Problem to work on: Could you please retype all of the records exactly, skipping any pictures?

[Supplied material]

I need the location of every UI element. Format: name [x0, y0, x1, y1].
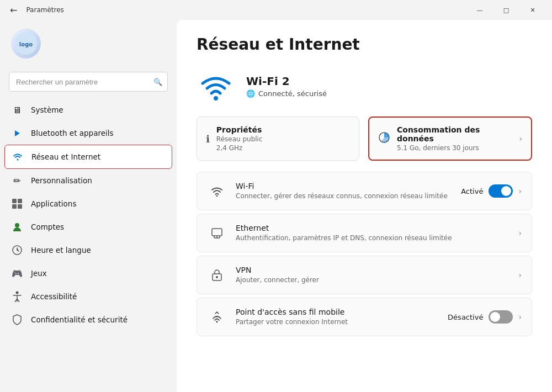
sidebar-item-label: Accessibilité — [31, 292, 77, 301]
properties-row: ℹ️ Propriétés Réseau public 2,4 GHz Cons — [197, 116, 532, 161]
svg-text:logo: logo — [19, 41, 33, 47]
systeme-icon: 🖥 — [11, 104, 23, 116]
hotspot-icon — [207, 307, 227, 327]
sidebar-item-comptes[interactable]: Comptes — [4, 215, 172, 239]
sidebar-item-heure[interactable]: Heure et langue — [4, 239, 172, 262]
ethernet-section-content: Ethernet Authentification, paramètres IP… — [236, 224, 509, 243]
sidebar-item-label: Jeux — [31, 269, 47, 278]
wifi-chevron-icon: › — [518, 187, 522, 195]
vpn-section-content: VPN Ajouter, connecter, gérer — [236, 266, 509, 285]
svg-point-10 — [214, 96, 218, 100]
sidebar-item-label: Heure et langue — [31, 246, 91, 255]
globe-icon: 🌐 — [246, 89, 255, 98]
close-button[interactable]: ✕ — [520, 1, 545, 19]
sidebar-item-label: Système — [31, 105, 63, 114]
back-button[interactable]: ← — [7, 3, 20, 18]
wifi-section-item[interactable]: Wi-Fi Connecter, gérer des réseaux connu… — [197, 172, 532, 210]
svg-rect-3 — [12, 199, 17, 203]
sidebar-profile: logo — [0, 20, 177, 70]
comptes-icon — [11, 221, 23, 233]
sidebar-item-label: Bluetooth et appareils — [31, 129, 114, 137]
ethernet-section-title: Ethernet — [236, 224, 509, 232]
avatar: logo — [11, 29, 41, 59]
sidebar-item-bluetooth[interactable]: Bluetooth et appareils — [4, 121, 172, 145]
titlebar-title: Paramètres — [26, 6, 63, 14]
sidebar-nav: 🖥 Système Bluetooth et appareils — [0, 98, 177, 381]
titlebar: ← Paramètres — □ ✕ — [0, 0, 552, 20]
chevron-right-icon: › — [519, 134, 522, 143]
hotspot-section-content: Point d'accès sans fil mobile Partager v… — [236, 308, 439, 327]
svg-point-7 — [15, 223, 19, 227]
svg-point-9 — [16, 292, 19, 294]
page-title: Réseau et Internet — [197, 35, 532, 54]
wifi-connection-status: 🌐 Connecté, sécurisé — [246, 89, 327, 98]
titlebar-controls: — □ ✕ — [467, 1, 545, 19]
sidebar-item-label: Confidentialité et sécurité — [31, 315, 128, 324]
vpn-section-title: VPN — [236, 266, 509, 274]
data-usage-sub: 5.1 Go, derniers 30 jours — [397, 144, 512, 152]
vpn-icon — [207, 265, 227, 285]
accessibilite-icon — [11, 290, 23, 303]
hotspot-section-sub: Partager votre connexion Internet — [236, 317, 439, 327]
ethernet-chevron-icon: › — [518, 229, 522, 237]
sidebar-item-label: Personnalisation — [31, 176, 92, 185]
apps-icon — [11, 198, 23, 210]
sidebar-item-systeme[interactable]: 🖥 Système — [4, 98, 172, 121]
properties-card[interactable]: ℹ️ Propriétés Réseau public 2,4 GHz — [197, 116, 359, 161]
data-usage-card[interactable]: Consommation des données 5.1 Go, dernier… — [368, 116, 532, 161]
bluetooth-icon — [11, 127, 23, 139]
sidebar-item-perso[interactable]: ✏️ Personnalisation — [4, 169, 172, 192]
prop-card-title: Propriétés — [216, 125, 350, 134]
wifi-section-right: Activé › — [461, 184, 522, 198]
svg-point-2 — [17, 159, 19, 161]
ethernet-icon — [207, 223, 227, 243]
reseau-icon — [12, 151, 24, 163]
prop-card-content: Propriétés Réseau public 2,4 GHz — [216, 125, 350, 152]
ethernet-section-sub: Authentification, paramètres IP et DNS, … — [236, 234, 509, 243]
maximize-button[interactable]: □ — [493, 1, 519, 19]
wifi-toggle[interactable] — [489, 184, 513, 198]
info-icon: ℹ️ — [206, 133, 210, 145]
hotspot-section-item[interactable]: Point d'accès sans fil mobile Partager v… — [197, 298, 532, 336]
svg-rect-4 — [18, 199, 22, 203]
sidebar-item-confidentialite[interactable]: Confidentialité et sécurité — [4, 308, 172, 331]
wifi-icon — [207, 181, 227, 201]
confidentialite-icon — [11, 314, 23, 326]
perso-icon: ✏️ — [11, 174, 23, 187]
sidebar-item-label: Réseau et Internet — [31, 152, 100, 161]
svg-rect-6 — [18, 204, 22, 209]
sidebar-item-accessibilite[interactable]: Accessibilité — [4, 285, 172, 308]
vpn-section-item[interactable]: VPN Ajouter, connecter, gérer › — [197, 256, 532, 294]
sidebar-item-jeux[interactable]: 🎮 Jeux — [4, 262, 172, 285]
sidebar-item-label: Comptes — [31, 223, 64, 231]
wifi-status-label: Activé — [461, 187, 483, 195]
sidebar-item-label: Applications — [31, 199, 76, 208]
data-usage-icon — [378, 131, 390, 146]
search-icon: 🔍 — [153, 78, 162, 86]
sidebar-item-apps[interactable]: Applications — [4, 192, 172, 215]
sidebar: logo 🔍 🖥 Système — [0, 20, 177, 392]
prop-frequency: 2,4 GHz — [216, 144, 350, 152]
avatar-image: logo — [11, 29, 41, 59]
wifi-section-content: Wi-Fi Connecter, gérer des réseaux connu… — [236, 182, 452, 201]
vpn-section-sub: Ajouter, connecter, gérer — [236, 276, 509, 285]
hotspot-toggle[interactable] — [489, 310, 513, 324]
wifi-section-sub: Connecter, gérer des réseaux connus, con… — [236, 192, 452, 201]
wifi-info: Wi-Fi 2 🌐 Connecté, sécurisé — [246, 75, 327, 98]
hotspot-status-label: Désactivé — [448, 313, 483, 321]
app-window: logo 🔍 🖥 Système — [0, 20, 552, 392]
wifi-large-icon — [197, 67, 235, 105]
data-usage-content: Consommation des données 5.1 Go, dernier… — [397, 125, 512, 152]
titlebar-left: ← Paramètres — [7, 3, 64, 18]
vpn-chevron-icon: › — [518, 271, 522, 279]
svg-rect-5 — [12, 204, 17, 209]
sidebar-item-reseau[interactable]: Réseau et Internet — [4, 145, 172, 169]
search-input[interactable] — [9, 72, 168, 92]
ethernet-section-item[interactable]: Ethernet Authentification, paramètres IP… — [197, 214, 532, 252]
hotspot-section-right: Désactivé › — [448, 310, 522, 324]
wifi-section-title: Wi-Fi — [236, 182, 452, 190]
search-box[interactable]: 🔍 — [9, 72, 168, 92]
minimize-button[interactable]: — — [467, 1, 492, 19]
hotspot-chevron-icon: › — [518, 312, 522, 321]
svg-point-12 — [216, 195, 218, 197]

[/Supplied material]

Task answer:
I need the location of every UI element. Format: name [x0, y0, x1, y1].
sidebar-item-label: Accessibilité — [31, 292, 77, 301]
properties-row: ℹ️ Propriétés Réseau public 2,4 GHz Cons — [197, 116, 532, 161]
svg-text:logo: logo — [19, 41, 33, 47]
systeme-icon: 🖥 — [11, 104, 23, 116]
hotspot-icon — [207, 307, 227, 327]
sidebar-item-comptes[interactable]: Comptes — [4, 215, 172, 239]
sidebar-item-heure[interactable]: Heure et langue — [4, 239, 172, 262]
ethernet-section-content: Ethernet Authentification, paramètres IP… — [236, 224, 509, 243]
sidebar-item-label: Jeux — [31, 269, 47, 278]
wifi-chevron-icon: › — [518, 187, 522, 195]
vpn-section-content: VPN Ajouter, connecter, gérer — [236, 266, 509, 285]
svg-point-10 — [214, 96, 218, 100]
sidebar-item-label: Heure et langue — [31, 246, 91, 255]
globe-icon: 🌐 — [246, 89, 255, 98]
close-button[interactable]: ✕ — [520, 1, 545, 19]
sidebar-item-label: Système — [31, 105, 63, 114]
back-button[interactable]: ← — [7, 3, 20, 18]
wifi-section-item[interactable]: Wi-Fi Connecter, gérer des réseaux connu… — [197, 172, 532, 210]
svg-rect-3 — [12, 199, 17, 203]
sidebar-profile: logo — [0, 20, 177, 70]
comptes-icon — [11, 221, 23, 233]
sidebar-item-label: Bluetooth et appareils — [31, 129, 114, 137]
ethernet-section-title: Ethernet — [236, 224, 509, 232]
avatar: logo — [11, 29, 41, 59]
sidebar-item-bluetooth[interactable]: Bluetooth et appareils — [4, 121, 172, 145]
titlebar-title: Paramètres — [26, 6, 63, 14]
sidebar-nav: 🖥 Système Bluetooth et appareils — [0, 98, 177, 381]
titlebar: ← Paramètres — □ ✕ — [0, 0, 552, 20]
chevron-right-icon: › — [519, 134, 522, 143]
hotspot-section-content: Point d'accès sans fil mobile Partager v… — [236, 308, 439, 327]
svg-point-7 — [15, 223, 19, 227]
svg-point-9 — [16, 292, 19, 294]
page-title: Réseau et Internet — [197, 35, 532, 54]
wifi-connection-status: 🌐 Connecté, sécurisé — [246, 89, 327, 98]
titlebar-controls: — □ ✕ — [467, 1, 545, 19]
sidebar-item-label: Confidentialité et sécurité — [31, 315, 128, 324]
vpn-section-title: VPN — [236, 266, 509, 274]
data-usage-sub: 5.1 Go, derniers 30 jours — [397, 144, 512, 152]
vpn-icon — [207, 265, 227, 285]
accessibilite-icon — [11, 290, 23, 303]
hotspot-section-sub: Partager votre connexion Internet — [236, 317, 439, 327]
ethernet-chevron-icon: › — [518, 229, 522, 237]
sidebar-item-label: Personnalisation — [31, 176, 92, 185]
apps-icon — [11, 198, 23, 210]
sidebar-item-systeme[interactable]: 🖥 Système — [4, 98, 172, 121]
properties-card[interactable]: ℹ️ Propriétés Réseau public 2,4 GHz — [197, 116, 359, 161]
data-usage-card[interactable]: Consommation des données 5.1 Go, dernier… — [368, 116, 532, 161]
bluetooth-icon — [11, 127, 23, 139]
sidebar-item-perso[interactable]: ✏️ Personnalisation — [4, 169, 172, 192]
prop-card-title: Propriétés — [216, 125, 350, 134]
wifi-section-right: Activé › — [461, 184, 522, 198]
svg-point-2 — [17, 159, 19, 161]
ethernet-icon — [207, 223, 227, 243]
reseau-icon — [12, 151, 24, 163]
prop-card-content: Propriétés Réseau public 2,4 GHz — [216, 125, 350, 152]
ethernet-section-sub: Authentification, paramètres IP et DNS, … — [236, 234, 509, 243]
maximize-button[interactable]: □ — [493, 1, 519, 19]
wifi-toggle[interactable] — [489, 184, 513, 198]
info-icon: ℹ️ — [206, 133, 210, 145]
hotspot-section-item[interactable]: Point d'accès sans fil mobile Partager v… — [197, 298, 532, 336]
svg-rect-4 — [18, 199, 22, 203]
sidebar-item-confidentialite[interactable]: Confidentialité et sécurité — [4, 308, 172, 331]
wifi-icon — [207, 181, 227, 201]
confidentialite-icon — [11, 314, 23, 326]
perso-icon: ✏️ — [11, 174, 23, 187]
sidebar-item-label: Réseau et Internet — [31, 152, 100, 161]
svg-rect-6 — [18, 204, 22, 209]
sidebar-item-accessibilite[interactable]: Accessibilité — [4, 285, 172, 308]
vpn-section-item[interactable]: VPN Ajouter, connecter, gérer › — [197, 256, 532, 294]
sidebar-item-jeux[interactable]: 🎮 Jeux — [4, 262, 172, 285]
sidebar-item-label: Comptes — [31, 223, 64, 231]
wifi-status-label: Activé — [461, 187, 483, 195]
sidebar-item-label: Applications — [31, 199, 76, 208]
data-usage-icon — [378, 131, 390, 146]
search-icon: 🔍 — [153, 78, 162, 86]
sidebar-item-apps[interactable]: Applications — [4, 192, 172, 215]
sidebar: logo 🔍 🖥 Système — [0, 20, 177, 392]
prop-frequency: 2,4 GHz — [216, 144, 350, 152]
avatar-image: logo — [11, 29, 41, 59]
wifi-section-content: Wi-Fi Connecter, gérer des réseaux connu… — [236, 182, 452, 201]
vpn-section-sub: Ajouter, connecter, gérer — [236, 276, 509, 285]
hotspot-toggle[interactable] — [489, 310, 513, 324]
wifi-section-sub: Connecter, gérer des réseaux connus, con… — [236, 192, 452, 201]
wifi-info: Wi-Fi 2 🌐 Connecté, sécurisé — [246, 75, 327, 98]
hotspot-status-label: Désactivé — [448, 313, 483, 321]
app-window: logo 🔍 🖥 Système — [0, 20, 552, 392]
wifi-large-icon — [197, 67, 235, 105]
data-usage-content: Consommation des données 5.1 Go, dernier… — [397, 125, 512, 152]
titlebar-left: ← Paramètres — [7, 3, 64, 18]
vpn-chevron-icon: › — [518, 271, 522, 279]
svg-rect-5 — [12, 204, 17, 209]
sidebar-item-reseau[interactable]: Réseau et Internet — [4, 145, 172, 169]
search-input[interactable] — [9, 72, 168, 92]
ethernet-section-item[interactable]: Ethernet Authentification, paramètres IP… — [197, 214, 532, 252]
hotspot-section-right: Désactivé › — [448, 310, 522, 324]
wifi-section-title: Wi-Fi — [236, 182, 452, 190]
search-box[interactable]: 🔍 — [9, 72, 168, 92]
minimize-button[interactable]: — — [467, 1, 492, 19]
hotspot-chevron-icon: › — [518, 312, 522, 321]
svg-point-12 — [216, 195, 218, 197]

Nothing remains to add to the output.